In terms of Ghana’s fiscal performance, within the first ten months of 2025, Ghana achieved a primary surplus of 1.9 percent of GDP by the end of October, exceeding the initial target of 0.6 threefold. This was due to effective revenue generation and controlled expenditure.
Key Reforms in 2025
Several key reforms were also implemented in the previous year to support growth in 2025, Dr. Ato Forson remarked. The government implemented major VAT and tax relief measures, including abolishing the COVID-19 Health Recovery Levy, scrapping VAT on mineral reconnaissance and prospecting, restoring full VAT input deductions from GETFund and NHIL, reducing the effective VAT rate from 21.9 percent to 20 percent, raising the VAT registration threshold from GHȼ200,000 to GHȼ750,000, and extending VAT zero-rating on locally manufactured textiles to 2028.

The Public Financial Management (PFM) Act was amended to cap public debt at 45 percent of GDP by 2034 and to mandate a minimum annual primary surplus of 1.5 percent. The Petroleum Revenue Management Act was also amended to channel all budgetary oil revenues into priority infrastructure under the Big Push initiative. Mineral royalties were dedicated to finance strategic projects under the Big Push.
The government also commissioned a nationwide arrears and commitments audit to reconcile, clear illegitimate arrears, and prevent new accumulation.
The Minister again noted that LEAP, Free SHS, and NHIS were scaled up, while targeted food and energy subsidies, No Fees Stress, MahamaCare, and other new interventions were introduced as part of expanding social protection.
The government empowered local government by guaranteeing that at least 80 percent of DACF allocations are transferred directly to MMDAs, with clear utilization guidelines to drive local economic development.
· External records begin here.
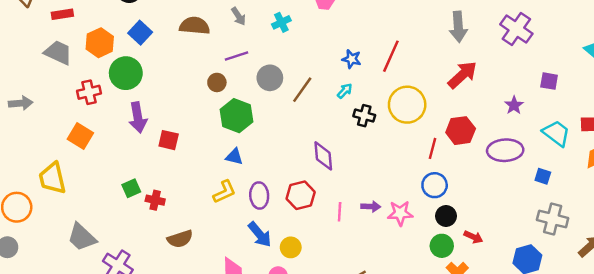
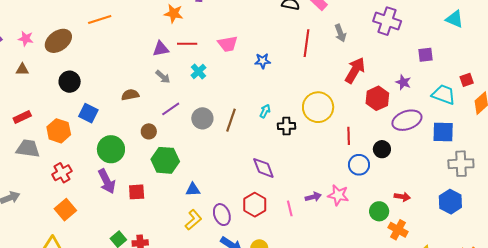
brown semicircle: (195, 26) -> (130, 95), size x0.7
gray arrow: (458, 27) -> (340, 33), size x0.7
red line: (391, 56) -> (306, 43), moved
blue star: (352, 59) -> (263, 61), moved
green circle: (126, 73) -> (111, 149), moved
brown circle: (217, 82) -> (149, 131), moved
green hexagon: (236, 116) -> (165, 160), moved
red hexagon: (461, 131) -> (377, 98), moved
orange square: (80, 136) -> (65, 210), turned 35
blue square: (543, 176) -> (443, 132), size x1.6
pink star: (400, 213) -> (338, 195), turned 30
black circle: (446, 216) -> (382, 149), moved

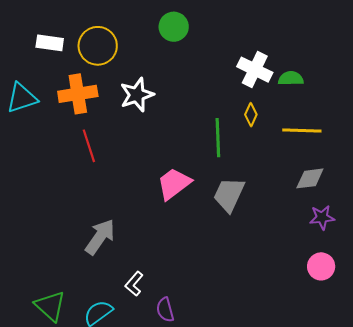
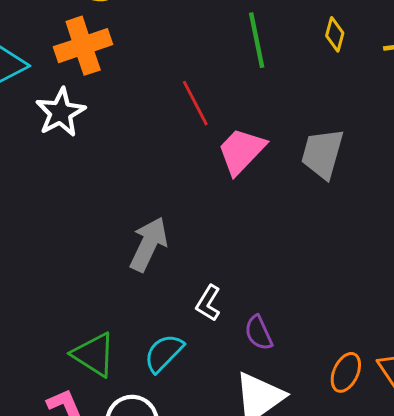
white star: (137, 95) -> (61, 112), moved
green line: (218, 138) -> (257, 40), moved
red line: (89, 146) -> (195, 103), moved

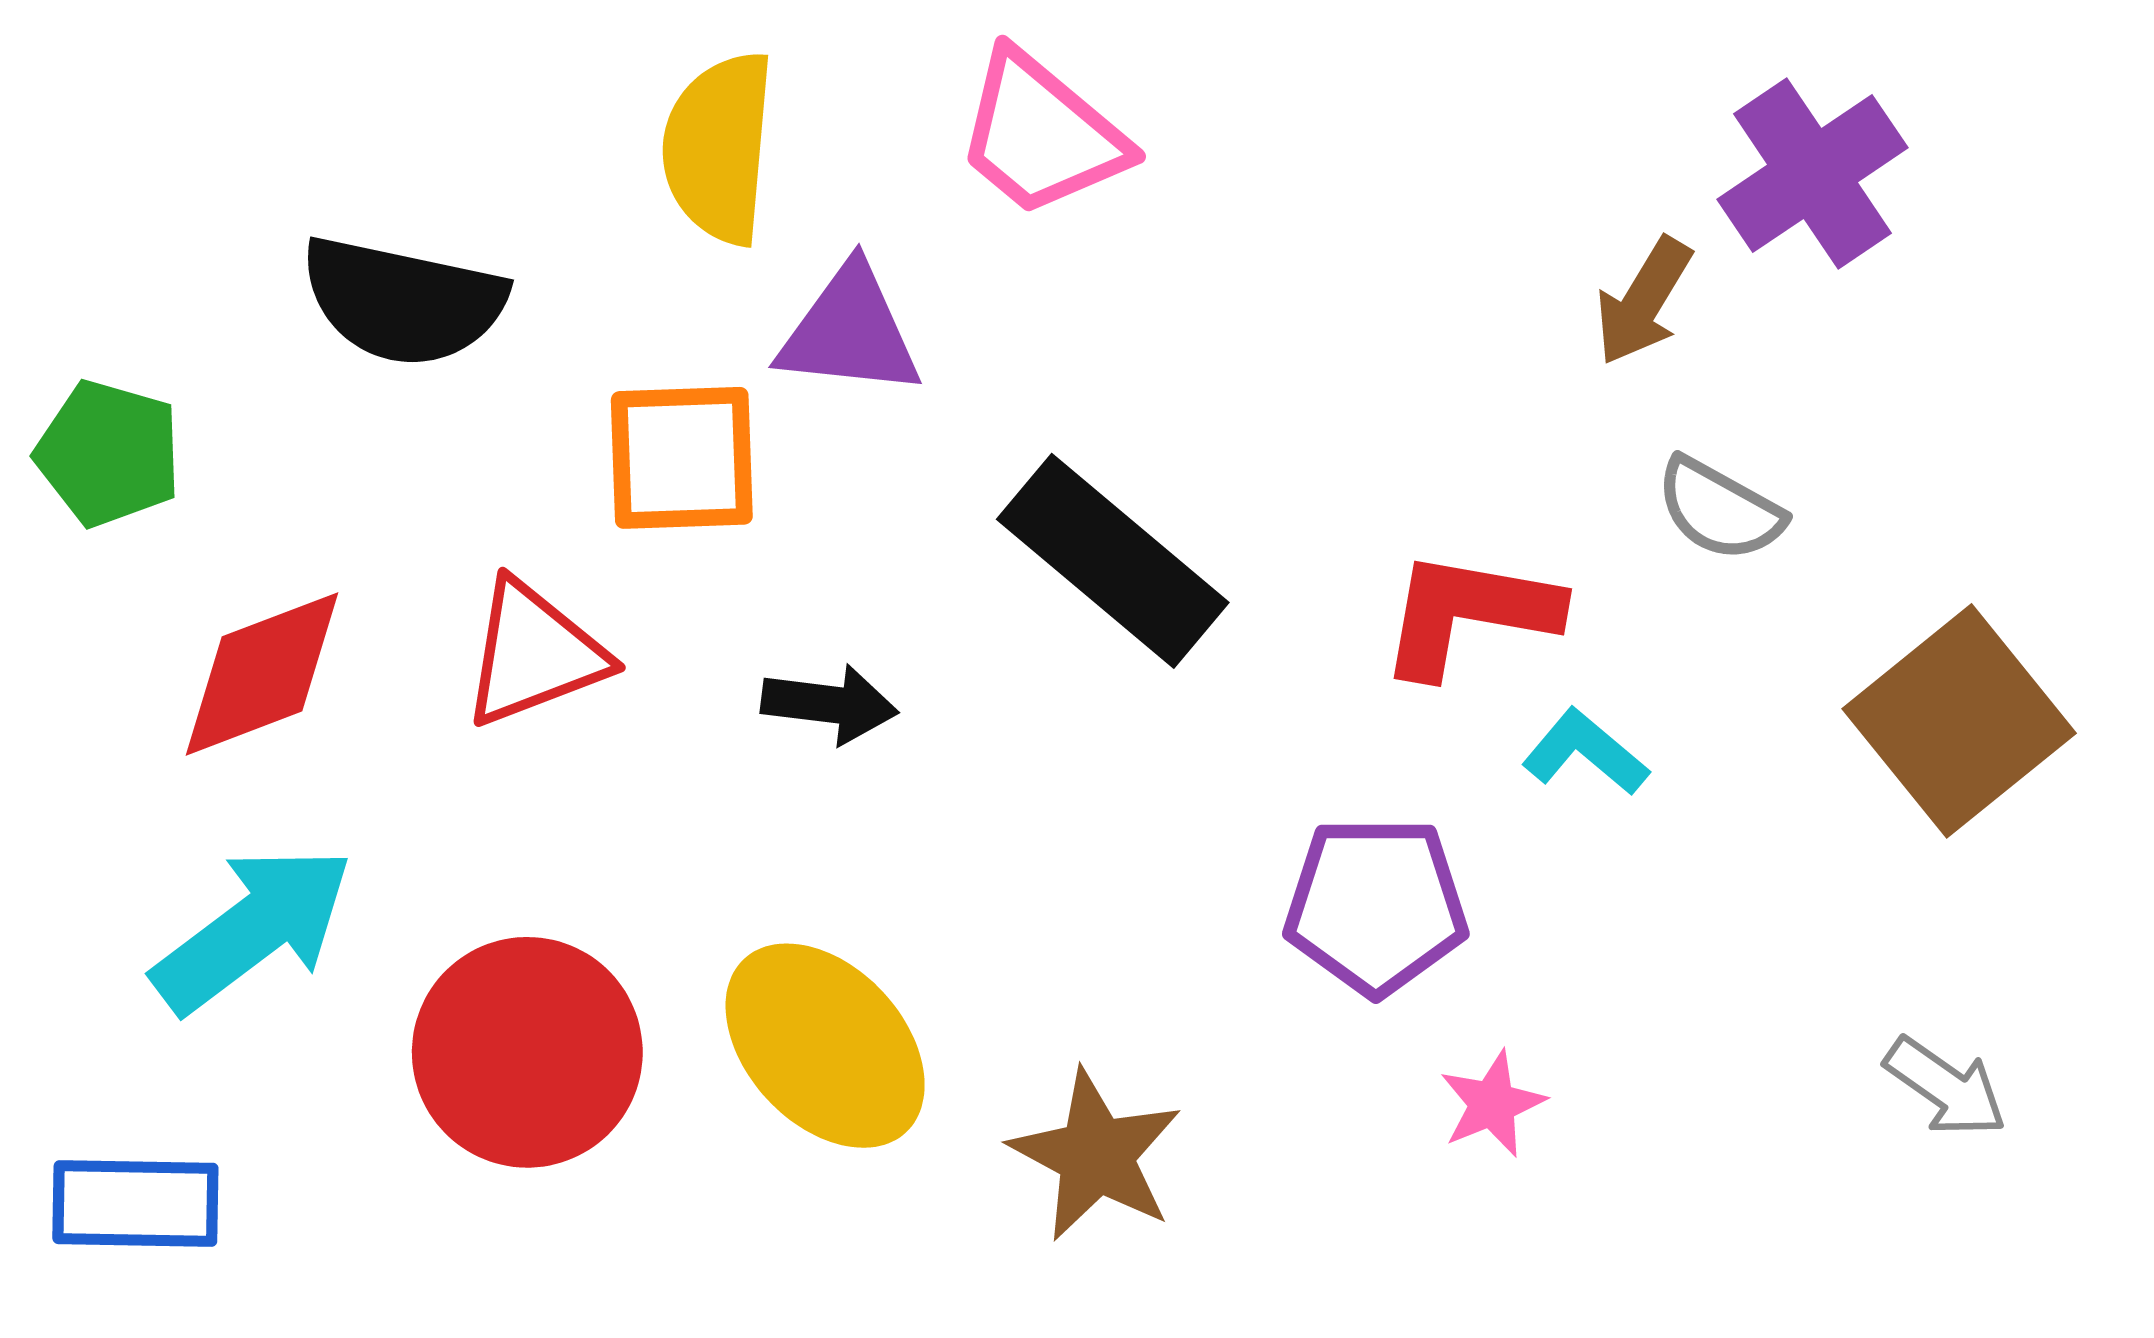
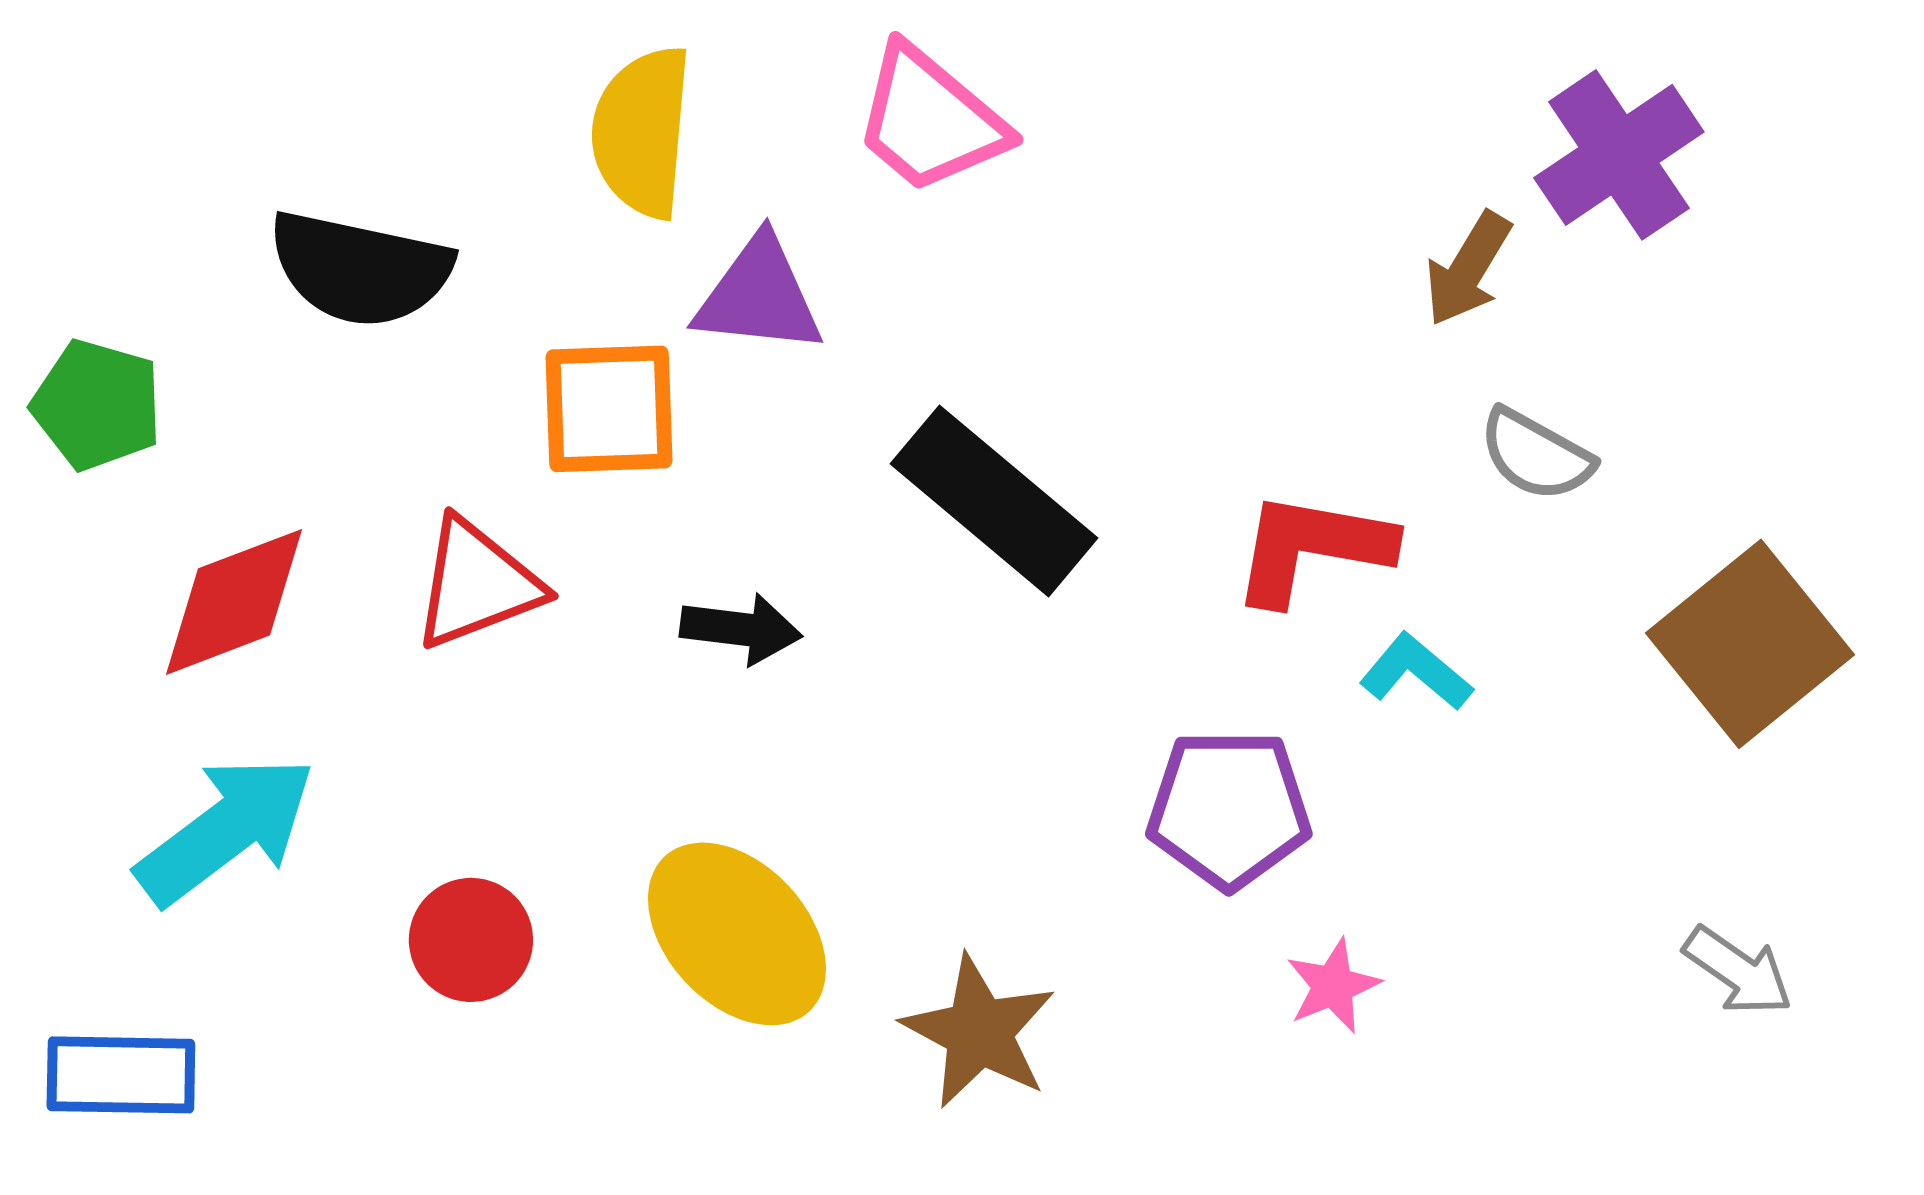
red circle: (527, 1052) -> (471, 940), size x0.6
The National Investment Bank was recapitalized with GHȼ1.92 billion, and an overarching reform strategy was developed to recapitalize and strengthen all state-owned and state-interest banks. The government also made a reset in the financial sector, where the capital market rebounded to GHȼ85.53 billion, the equity market surged, and the Fixed Income Market expanded.